--- START ---
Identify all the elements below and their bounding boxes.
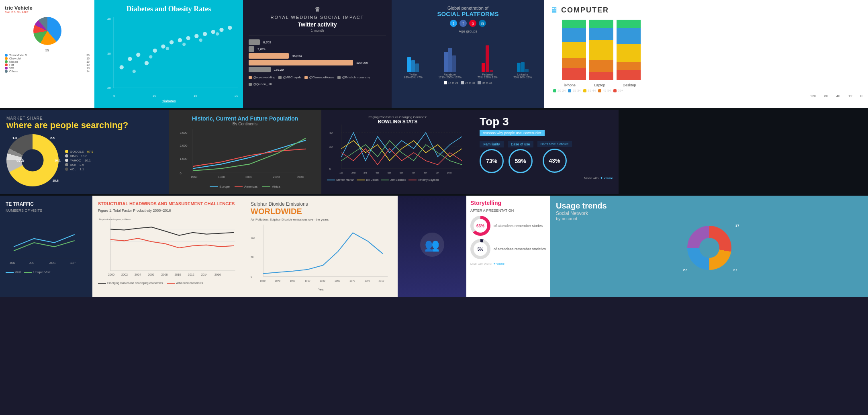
top3-subtitle-banner: reasons why people use PowerPoint — [480, 130, 545, 136]
usage-subtitle: Social Network — [556, 211, 862, 216]
royal-legend: @royalwedding @ABCroyals @ClarenceHouse … — [249, 76, 386, 86]
structural-legend: Emerging market and developing economies… — [98, 282, 239, 284]
people-silhouette: 👥 — [420, 233, 444, 257]
svg-text:2040: 2040 — [297, 175, 304, 179]
card-royal: ♛ ROYAL WEDDING SOCIAL IMPACT Twitter ac… — [243, 0, 392, 108]
twitter-icon: t — [450, 20, 457, 27]
svg-text:100: 100 — [251, 237, 255, 239]
sulphur-chart-title: Air Pollution: Sulphur Dioxide emissions… — [251, 218, 392, 221]
svg-text:6th: 6th — [400, 172, 403, 174]
top3-familiarity: Familiarity 73% — [480, 141, 504, 173]
svg-text:JUL: JUL — [29, 262, 35, 264]
svg-point-19 — [216, 32, 219, 35]
structural-svg: Population mid-year, millions 2000 2002 … — [98, 216, 239, 280]
age-legend: 16 to 24 25 to 34 35 to 44 — [397, 81, 539, 84]
top3-no-choice: Don't have a choice 43% — [537, 141, 572, 173]
svg-point-18 — [199, 39, 202, 42]
linkedin-icon: in — [479, 20, 486, 27]
svg-text:JUN: JUN — [10, 262, 15, 264]
svg-text:SEP: SEP — [70, 262, 76, 264]
market-chart-area: 2.5 1.3 10.1 18.6 67.5 GOOGLE67.5 BING18… — [6, 134, 162, 186]
svg-text:2008: 2008 — [161, 273, 167, 276]
computer-legend: 20-24 25-34 35-44 45-54 55+ — [550, 89, 862, 92]
monitor-icon: 🖥 — [550, 6, 558, 15]
svg-point-7 — [178, 38, 182, 42]
card-top3: Top 3 reasons why people use PowerPoint … — [474, 110, 619, 194]
svg-point-6 — [170, 40, 174, 44]
structural-chart-title: Figure 1: Total Factor Productivity 2000… — [98, 209, 239, 213]
storytelling-layout: 👥 Storytelling AFTER A PRESENTATION 63% … — [398, 196, 550, 297]
traffic-svg: JUN JUL AUG SEP — [6, 217, 87, 269]
facebook-icon: f — [460, 20, 467, 27]
age-groups-label: Age groups — [397, 29, 539, 33]
traffic-legend: Visit Unique Visit — [6, 270, 87, 274]
card-diabetes: Diabetes and Obesity Rates 40 30 20 — [94, 0, 243, 108]
card-market: MARKET SHARE where are people searching?… — [0, 110, 169, 194]
ev-title: tric Vehicle — [5, 5, 90, 11]
row2: MARKET SHARE where are people searching?… — [0, 110, 868, 194]
population-subtitle: By Continents — [174, 122, 316, 126]
stat1-row: 63% of attendees remember stories — [470, 216, 546, 236]
svg-text:1870: 1870 — [275, 279, 280, 282]
svg-text:AUG: AUG — [49, 262, 55, 264]
population-chart: 0 1,000 2,000 3,000 1960 1980 2000 2020 … — [174, 129, 316, 182]
iphone-bar — [562, 20, 586, 80]
svg-text:1970: 1970 — [349, 279, 355, 282]
card-population: Historic, Current And Future Population … — [169, 110, 321, 194]
ev-legend: Tesla Model S39 Chevrolet16 Nissan15 Fia… — [5, 54, 90, 73]
svg-point-0 — [120, 65, 124, 69]
svg-text:2004: 2004 — [135, 273, 141, 276]
stat1-text: of attendees remember stories — [494, 224, 543, 228]
svg-text:1980: 1980 — [218, 175, 225, 179]
svg-point-2 — [136, 53, 140, 57]
top3-ease-of-use: Ease of use 59% — [508, 141, 533, 173]
structural-title: STRUCTURAL HEADWINDS AND MEASUREMENT CHA… — [98, 201, 239, 206]
svg-point-3 — [145, 61, 149, 65]
card-storytelling: 👥 Storytelling AFTER A PRESENTATION 63% … — [398, 196, 550, 297]
svg-point-15 — [149, 55, 152, 58]
card-traffic: TE TRAFFIC NUMBERS OF VISITS JUN JUL AUG… — [0, 196, 92, 297]
svg-text:0: 0 — [180, 172, 182, 175]
card-structural: STRUCTURAL HEADWINDS AND MEASUREMENT CHA… — [92, 196, 245, 297]
bowling-subtitle: Raging Roadsters vs Charging Cannons: — [327, 115, 468, 119]
stat2-donut: 5% — [470, 239, 490, 259]
card-bowling: Raging Roadsters vs Charging Cannons: BO… — [321, 110, 474, 194]
svg-text:3,000: 3,000 — [180, 131, 188, 135]
storytelling-content: Storytelling AFTER A PRESENTATION 63% of… — [466, 196, 550, 297]
royal-period: 1 month — [249, 29, 386, 33]
twitter-label: Twitter — [409, 73, 417, 76]
device-labels: iPhone Laptop Desktop — [550, 83, 862, 87]
row3: TE TRAFFIC NUMBERS OF VISITS JUN JUL AUG… — [0, 196, 868, 297]
svg-point-12 — [219, 28, 223, 32]
desktop-bar — [617, 20, 641, 80]
svg-text:1890: 1890 — [290, 279, 295, 282]
market-legend: GOOGLE67.5 BING18.8 YAHOO10.1 ASK2.5 AOL… — [65, 149, 93, 172]
svg-text:1850: 1850 — [260, 279, 266, 282]
social-subtitle: SOCIAL PLATFORMS — [397, 10, 539, 17]
svg-text:2000: 2000 — [245, 175, 252, 179]
top3-title: Top 3 — [480, 115, 613, 128]
ev-donut-chart — [33, 17, 61, 45]
svg-text:2016: 2016 — [214, 273, 221, 276]
card-powerpoint — [619, 110, 868, 194]
svg-point-9 — [194, 34, 198, 38]
traffic-subtitle: NUMBERS OF VISITS — [6, 209, 87, 213]
market-pie-chart: 2.5 1.3 10.1 18.6 67.5 — [6, 134, 59, 186]
royal-title: ROYAL WEDDING SOCIAL IMPACT — [249, 15, 386, 20]
svg-point-4 — [153, 49, 157, 53]
diabetes-x-label: Diabetes — [99, 99, 238, 103]
svg-text:2012: 2012 — [188, 273, 194, 276]
diabetes-title: Diabetes and Obesity Rates — [99, 5, 238, 13]
svg-point-8 — [186, 36, 190, 40]
pinterest-label: Pinterest — [482, 73, 493, 76]
computer-y-axis: 120 80 40 12 0 — [550, 94, 862, 98]
row1: tric Vehicle SALES SHARE 39 Tesla Model … — [0, 0, 868, 108]
svg-text:1960: 1960 — [191, 175, 198, 179]
svg-text:1st: 1st — [339, 172, 343, 174]
computer-title: COMPUTER — [561, 6, 609, 14]
svg-text:50: 50 — [251, 256, 253, 258]
svg-text:2000: 2000 — [108, 273, 114, 276]
structural-chart: Population mid-year, millions 2000 2002 … — [98, 216, 239, 280]
svg-text:1910: 1910 — [305, 279, 310, 282]
usage-donut-hole — [699, 238, 719, 258]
--- END ---
Exercise prompt: Give every line of the listing above again, exactly, with no images.

Solution:
Identify all the elements below and their bounding boxes.
top3-subtitle-banner: reasons why people use PowerPoint — [480, 130, 545, 136]
usage-subtitle: Social Network — [556, 211, 862, 216]
royal-legend: @royalwedding @ABCroyals @ClarenceHouse … — [249, 76, 386, 86]
structural-legend: Emerging market and developing economies… — [98, 282, 239, 284]
people-silhouette: 👥 — [420, 233, 444, 257]
svg-text:2040: 2040 — [297, 175, 304, 179]
card-royal: ♛ ROYAL WEDDING SOCIAL IMPACT Twitter ac… — [243, 0, 392, 108]
twitter-icon: t — [450, 20, 457, 27]
svg-text:100: 100 — [251, 237, 255, 239]
sulphur-chart-title: Air Pollution: Sulphur Dioxide emissions… — [251, 218, 392, 221]
svg-text:6th: 6th — [400, 172, 403, 174]
top3-familiarity: Familiarity 73% — [480, 141, 504, 173]
svg-text:JUL: JUL — [29, 262, 35, 264]
svg-point-19 — [216, 32, 219, 35]
structural-svg: Population mid-year, millions 2000 2002 … — [98, 216, 239, 280]
age-legend: 16 to 24 25 to 34 35 to 44 — [397, 81, 539, 84]
top3-no-choice: Don't have a choice 43% — [537, 141, 572, 173]
svg-point-18 — [199, 39, 202, 42]
linkedin-icon: in — [479, 20, 486, 27]
svg-text:JUN: JUN — [10, 262, 15, 264]
svg-text:SEP: SEP — [70, 262, 76, 264]
market-chart-area: 2.5 1.3 10.1 18.6 67.5 GOOGLE67.5 BING18… — [6, 134, 162, 186]
svg-text:2008: 2008 — [161, 273, 167, 276]
computer-legend: 20-24 25-34 35-44 45-54 55+ — [550, 89, 862, 92]
monitor-icon: 🖥 — [550, 6, 558, 15]
svg-point-7 — [178, 38, 182, 42]
card-top3: Top 3 reasons why people use PowerPoint … — [474, 110, 619, 194]
svg-point-6 — [170, 40, 174, 44]
structural-chart-title: Figure 1: Total Factor Productivity 2000… — [98, 209, 239, 213]
storytelling-layout: 👥 Storytelling AFTER A PRESENTATION 63% … — [398, 196, 550, 297]
traffic-svg: JUN JUL AUG SEP — [6, 217, 87, 269]
facebook-icon: f — [460, 20, 467, 27]
age-groups-label: Age groups — [397, 29, 539, 33]
traffic-legend: Visit Unique Visit — [6, 270, 87, 274]
card-diabetes: Diabetes and Obesity Rates 40 30 20 — [94, 0, 243, 108]
card-market: MARKET SHARE where are people searching?… — [0, 110, 169, 194]
ev-title: tric Vehicle — [5, 5, 90, 11]
row2: MARKET SHARE where are people searching?… — [0, 110, 868, 194]
population-subtitle: By Continents — [174, 122, 316, 126]
stat1-row: 63% of attendees remember stories — [470, 216, 546, 236]
svg-text:1870: 1870 — [275, 279, 280, 282]
svg-text:AUG: AUG — [49, 262, 55, 264]
population-chart: 0 1,000 2,000 3,000 1960 1980 2000 2020 … — [174, 129, 316, 182]
iphone-bar — [562, 20, 586, 80]
svg-text:1970: 1970 — [349, 279, 355, 282]
card-population: Historic, Current And Future Population … — [169, 110, 321, 194]
ev-legend: Tesla Model S39 Chevrolet16 Nissan15 Fia… — [5, 54, 90, 73]
svg-point-0 — [120, 65, 124, 69]
svg-text:2004: 2004 — [135, 273, 141, 276]
stat1-text: of attendees remember stories — [494, 224, 543, 228]
svg-text:1980: 1980 — [218, 175, 225, 179]
svg-point-2 — [136, 53, 140, 57]
top3-ease-of-use: Ease of use 59% — [508, 141, 533, 173]
structural-title: STRUCTURAL HEADWINDS AND MEASUREMENT CHA… — [98, 201, 239, 206]
svg-point-3 — [145, 61, 149, 65]
card-storytelling: 👥 Storytelling AFTER A PRESENTATION 63% … — [398, 196, 550, 297]
svg-point-15 — [149, 55, 152, 58]
card-traffic: TE TRAFFIC NUMBERS OF VISITS JUN JUL AUG… — [0, 196, 92, 297]
svg-text:0: 0 — [180, 172, 182, 175]
card-structural: STRUCTURAL HEADWINDS AND MEASUREMENT CHA… — [92, 196, 245, 297]
bowling-subtitle: Raging Roadsters vs Charging Cannons: — [327, 115, 468, 119]
stat2-donut: 5% — [470, 239, 490, 259]
card-bowling: Raging Roadsters vs Charging Cannons: BO… — [321, 110, 474, 194]
svg-text:3,000: 3,000 — [180, 131, 188, 135]
storytelling-content: Storytelling AFTER A PRESENTATION 63% of… — [466, 196, 550, 297]
royal-period: 1 month — [249, 29, 386, 33]
twitter-label: Twitter — [409, 73, 417, 76]
device-labels: iPhone Laptop Desktop — [550, 83, 862, 87]
row3: TE TRAFFIC NUMBERS OF VISITS JUN JUL AUG… — [0, 196, 868, 297]
svg-point-12 — [219, 28, 223, 32]
desktop-bar — [617, 20, 641, 80]
svg-text:1890: 1890 — [290, 279, 295, 282]
market-legend: GOOGLE67.5 BING18.8 YAHOO10.1 ASK2.5 AOL… — [65, 149, 93, 172]
svg-text:1850: 1850 — [260, 279, 266, 282]
social-subtitle: SOCIAL PLATFORMS — [397, 10, 539, 17]
svg-text:2000: 2000 — [245, 175, 252, 179]
top3-title: Top 3 — [480, 115, 613, 128]
ev-donut-chart — [33, 17, 61, 45]
svg-text:2016: 2016 — [214, 273, 221, 276]
card-powerpoint — [619, 110, 868, 194]
svg-point-9 — [194, 34, 198, 38]
traffic-subtitle: NUMBERS OF VISITS — [6, 209, 87, 213]
market-pie-chart: 2.5 1.3 10.1 18.6 67.5 — [6, 134, 59, 186]
royal-title: ROYAL WEDDING SOCIAL IMPACT — [249, 15, 386, 20]
svg-point-4 — [153, 49, 157, 53]
diabetes-x-label: Diabetes — [99, 99, 238, 103]
svg-text:2012: 2012 — [188, 273, 194, 276]
diabetes-title: Diabetes and Obesity Rates — [99, 5, 238, 13]
svg-point-8 — [186, 36, 190, 40]
pinterest-label: Pinterest — [482, 73, 493, 76]
computer-y-axis: 120 80 40 12 0 — [550, 94, 862, 98]
row1: tric Vehicle SALES SHARE 39 Tesla Model … — [0, 0, 868, 108]
svg-text:1960: 1960 — [191, 175, 198, 179]
svg-text:1st: 1st — [339, 172, 343, 174]
computer-title: COMPUTER — [561, 6, 609, 14]
svg-text:50: 50 — [251, 256, 253, 258]
svg-text:2000: 2000 — [108, 273, 114, 276]
structural-chart: Population mid-year, millions 2000 2002 … — [98, 216, 239, 280]
svg-text:1910: 1910 — [305, 279, 310, 282]
usage-donut-hole — [699, 238, 719, 258]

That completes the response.